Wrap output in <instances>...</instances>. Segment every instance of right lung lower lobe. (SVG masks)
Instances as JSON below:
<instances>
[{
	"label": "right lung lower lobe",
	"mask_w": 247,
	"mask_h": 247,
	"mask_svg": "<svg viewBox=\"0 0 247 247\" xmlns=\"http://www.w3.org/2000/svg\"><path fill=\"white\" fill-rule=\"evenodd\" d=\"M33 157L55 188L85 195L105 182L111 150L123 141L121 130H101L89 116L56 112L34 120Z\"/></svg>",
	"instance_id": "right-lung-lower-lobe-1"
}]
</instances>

◇ ◇ ◇

• [Work order]:
Print all the data exactly.

• [Solution]:
Wrap output in <instances>...</instances>. Segment every instance of right lung lower lobe. (SVG masks)
Instances as JSON below:
<instances>
[{
	"label": "right lung lower lobe",
	"mask_w": 247,
	"mask_h": 247,
	"mask_svg": "<svg viewBox=\"0 0 247 247\" xmlns=\"http://www.w3.org/2000/svg\"><path fill=\"white\" fill-rule=\"evenodd\" d=\"M33 157L55 188L85 195L105 182L111 150L123 141L121 130H101L89 116L56 112L34 120Z\"/></svg>",
	"instance_id": "right-lung-lower-lobe-1"
}]
</instances>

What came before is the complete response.